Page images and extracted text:
:::
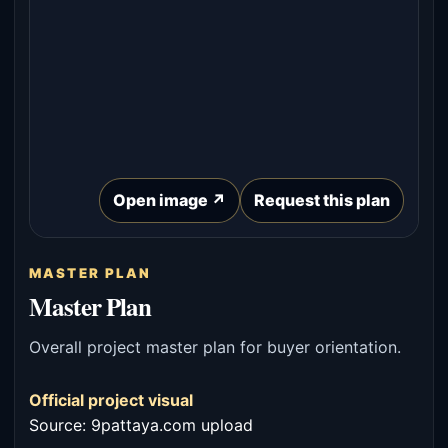
Open image ↗
Request this plan
MASTER PLAN
Master Plan
Overall project master plan for buyer orientation.
Official project visual
Source: 9pattaya.com upload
:::
◆ Exercise goal ◆
Which lines above hold the word "project"? Copy each of them.

◆ Problem solution ◆
Overall project master plan for buyer orientation.
Official project visual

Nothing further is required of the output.